Categorical data refers to values that can be categorized into distinct groups or categories. Unlike continuous data, categorical data represent discrete sets, like gender, colors, or ratings.
Importance of Categorical Data in Pandas
Using categorical data in Pandas can lead to more efficient data processing. It reduces memory usage and speeds up operations like grouping and sorting, especially beneficial for large datasets with many repeating values.
Creating a Categorical Series
Let’s start by creating a Pandas Series with categorical data.
Example:
import pandas as pd
# Sample data
names = ['Sachin', 'Manju', 'Ram', 'Raju', 'David', 'Wilson']
categories = ['Engineering', 'Medicine', 'Arts', 'Engineering', 'Law', 'Medicine']
# Creating a categorical series
category_series = pd.Series(categories, dtype="category", index=names)
In this example, we assign professions to different individuals, categorizing them into various fields like ‘Engineering’, ‘Medicine’, and so on.

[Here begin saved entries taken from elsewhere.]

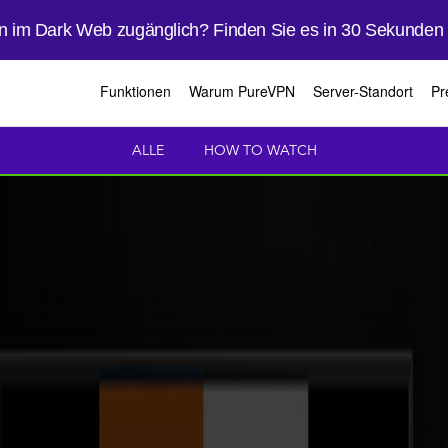
en im Dark Web zugänglich? Finden Sie es in 30 Sekunden
Funktionen
Warum PureVPN
Server-Standort
Pr
ALLE
HOW TO WATCH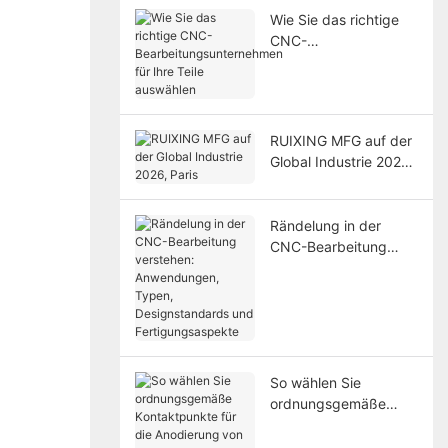
Wie Sie das richtige
CNC-
Bearbeitungsunterneh
men für Ihre Teile
auswählen
RUIXING MFG auf der
Global Industrie 2026,
Paris
Rändelung in der
CNC-Bearbeitung
verstehen:
Anwendungen, Typen,
Designstandards und
Fertigungsaspekte
So wählen Sie
ordnungsgemäße
Kontaktpunkte für die
Anodierung von CNC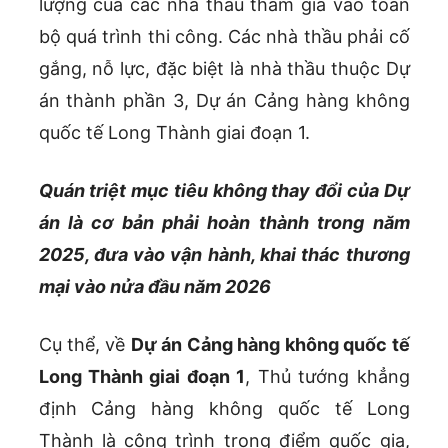
lượng của các nhà thầu tham gia vào toàn
bộ quá trình thi công. Các nhà thầu phải cố
gắng, nỗ lực, đặc biệt là nhà thầu thuộc Dự
án thành phần 3, Dự án Cảng hàng không
quốc tế Long Thành giai đoạn 1.
Quán triệt mục tiêu không thay đổi của Dự
án là cơ bản phải hoàn thành trong năm
2025, đưa vào vận hành, khai thác thương
mại vào nửa đầu năm 2026
Cụ thể, về
Dự án Cảng hàng không quốc tế
Long Thành giai đoạn 1
, Thủ tướng khẳng
định Cảng hàng không quốc tế Long
Thành là công trình trọng điểm quốc gia,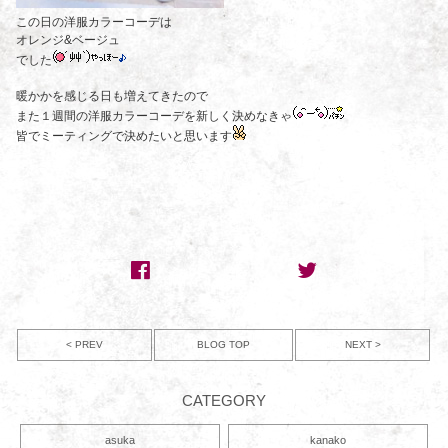
この日の洋服カラーコーデは
オレンジ&ベージュ
でした
暖かかを感じる日も増えてきたので
また１週間の洋服カラーコーデを新しく決めなきゃ
皆でミーティングで決めたいと思います
< PREV
NEXT >
BLOG TOP
CATEGORY
asuka
kanako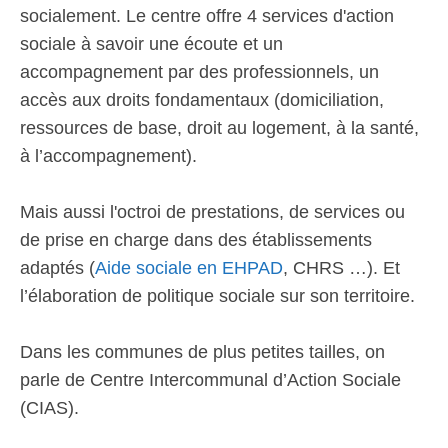
socialement. Le centre offre 4 services d'action
sociale à savoir une écoute et un
accompagnement par des professionnels, un
accès aux droits fondamentaux (domiciliation,
ressources de base, droit au logement, à la santé,
à l’accompagnement).
Mais aussi l'octroi de prestations, de services ou
de prise en charge dans des établissements
adaptés (
Aide sociale en EHPAD
, CHRS …). Et
l’élaboration de politique sociale sur son territoire.
Dans les communes de plus petites tailles, on
parle de Centre Intercommunal d’Action Sociale
(CIAS).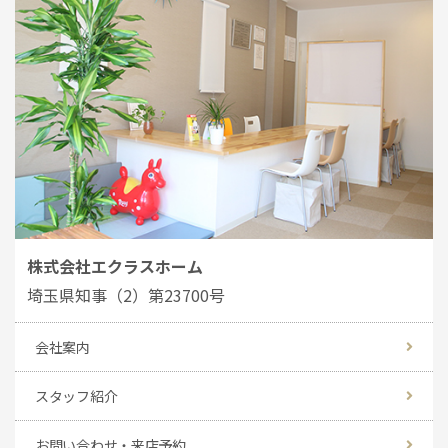
株式会社エクラスホーム
埼玉県知事（2）第23700号
会社案内
スタッフ紹介
お問い合わせ・来店予約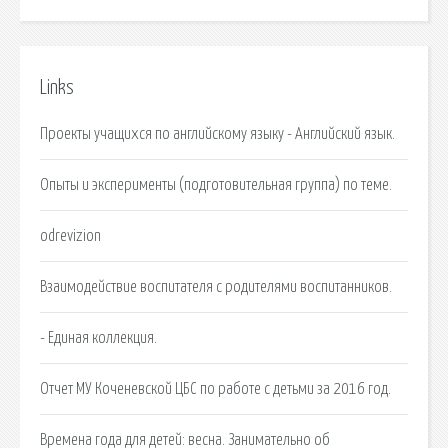
Links
Проекты учащихся по английскому языку - Английский язык.
Опыты и эксперименты (подготовительная группа) по теме.
odrevizion
Взаимодействие воспитателя с родителями воспитанников.
- Единая коллекция.
Отчет МУ Коченевской ЦБС по работе с детьми за 2016 год.
Времена года для детей: весна. Занимательно об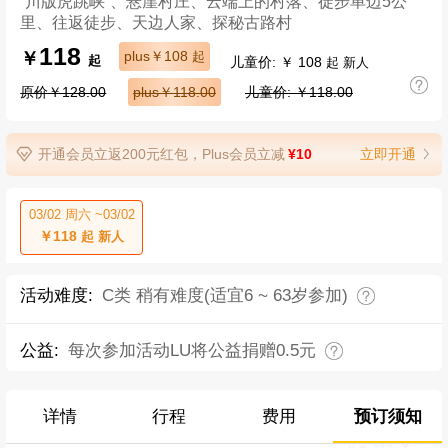
“川版虎跳峡”、悬崖村庄、云端上的村落、徒步单边5公
里、往返徒步、天边人家、探秘古路村
118
￥
plus￥108
起
儿童价: ￥ 108
起
起 新人
原价￥128.00
plus￥118.00
儿童价: ￥118.00
开通会员立返200元红包，Plus会员立减
¥10
立即开通
03/02 周六 ~03/02
￥118
起 新人
活动难度:
C类 稍有难度(适宜6 ~ 63岁参加)
公益:
每次参加活动LU将公益捐赠0.5元
详情
行程
费用
预订须知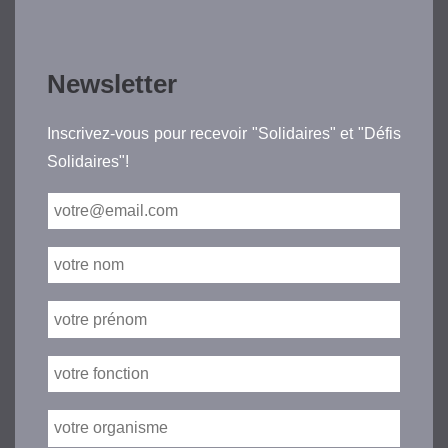
Newsletter
Inscrivez-vous pour recevoir "Solidaires" et "Défis
Solidaires"!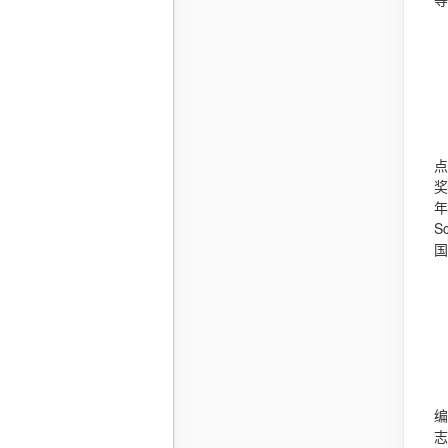
点
奖
年
S
国
编
志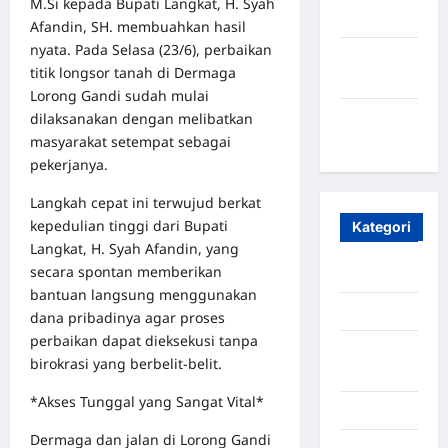
M.Si kepada Bupati Langkat, H. Syah
2023
Afandin, SH. membuahkan hasil
nyata. Pada Selasa (23/6), perbaikan
Maret
titik longsor tanah di Dermaga
2020
Lorong Gandi sudah mulai
dilaksanakan dengan melibatkan
Januari
masyarakat setempat sebagai
2020
pekerjanya.
Langkah cepat ini terwujud berkat
kepedulian tinggi dari Bupati
Kategori
Langkat, H. Syah Afandin, yang
secara spontan memberikan
Aceh
bantuan langsung menggunakan
Aceh Besar
dana pribadinya agar proses
perbaikan dapat dieksekusi tanpa
Aceh
birokrasi yang berbelit-belit.
Timur
*Akses Tunggal yang Sangat Vital*
Aceh Utara
Dermaga dan jalan di Lorong Gandi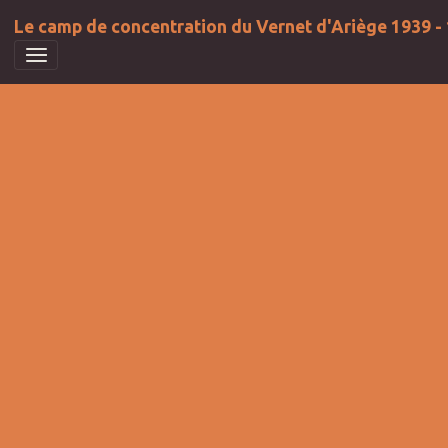
Le camp de concentration du Vernet d'Ariège 1939 -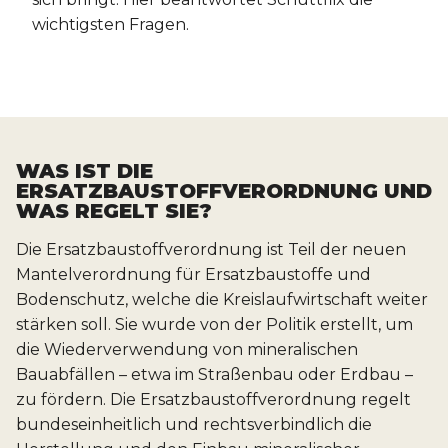
wichtigsten Fragen.
WAS IST DIE
ERSATZBAUSTOFFVERORDNUNG UND
WAS REGELT SIE?
Die Ersatzbaustoffverordnung ist Teil der neuen
Mantelverordnung für Ersatzbaustoffe und
Bodenschutz, welche die Kreislaufwirtschaft weiter
stärken soll. Sie wurde von der Politik erstellt, um
die Wiederverwendung von mineralischen
Bauabfällen – etwa im Straßenbau oder Erdbau –
zu fördern. Die Ersatzbaustoffverordnung regelt
bundeseinheitlich und rechtsverbindlich die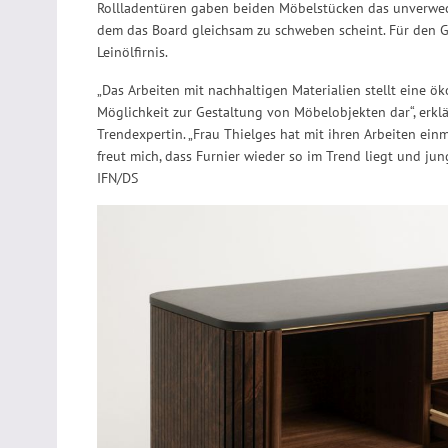
Rollladentüren gaben beiden Möbelstücken das unverwechse
dem das Board gleichsam zu schweben scheint. Für den G
Leinölfirnis.
„Das Arbeiten mit nachhaltigen Materialien stellt eine ök
Möglichkeit zur Gestaltung von Möbelobjekten dar“, erklä
Trendexpertin. „Frau Thielges hat mit ihren Arbeiten ein
freut mich, dass Furnier wieder so im Trend liegt und ju
IFN/DS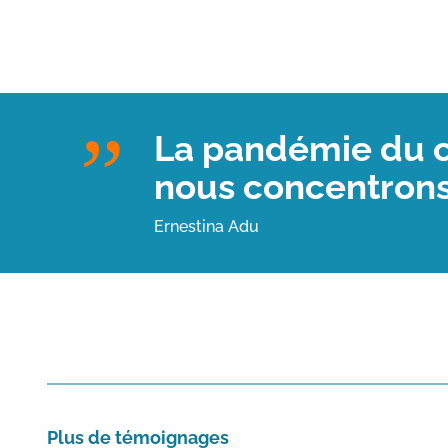
La pandémie du co
nous concentrons 
Ernestina Adu
Plus de témoignages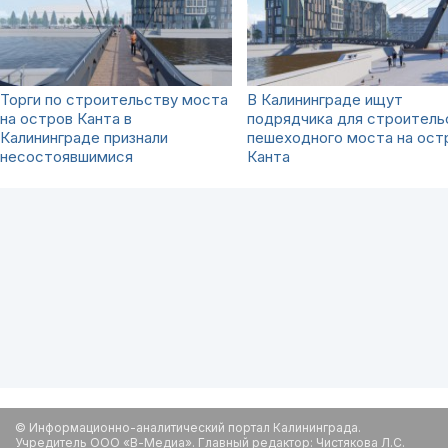
Торги по строительству моста
В Калининграде ищут
на остров Канта в
подрядчика для строитель
Калининграде признали
пешеходного моста на ост
несостоявшимися
Канта
© Информационно-аналитический портал Калининграда.
Учредитель ООО «В-Медиа». Главный редактор: Чистякова Л.С.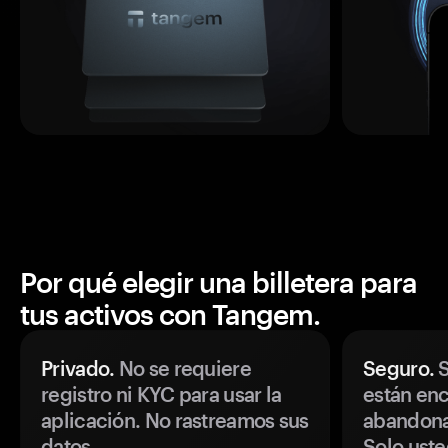
Por qué elegir una billetera para
tus activos con Tangem.
Privado.
No se requiere
Seguro.
S
registro ni KYC para usar la
están enc
aplicación. No rastreamos sus
abandonan
datos.
Solo uste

Exploring the Categorical Series
Once a categorical series is created, you can explore its properties like categories and codes.
# Displaying categories
print("Categories:", category_series.cat.categories)
# Displaying codes
print("Codes:", category_series.cat.codes)
Advantages of Categorical Data
- Memory Efficiency: Categorical data uses less memory, which is advantageous for large datasets.
- Performance Improvement: Operations like sorting and grouping are faster with categorical data.
- Clearer Analysis: Categorical data make some types of analysis and visualization more straightforward and meaningful.
Modifying Categories
Pandas allows you to add, remove, or rename categories in a categorical series.
Example of Modifying Categories:
# Adding a new category
category_series.cat.add_categories('Science', inplace=True)
# Removing a category
category_series.cat.remove_categories('Law', inplace=True).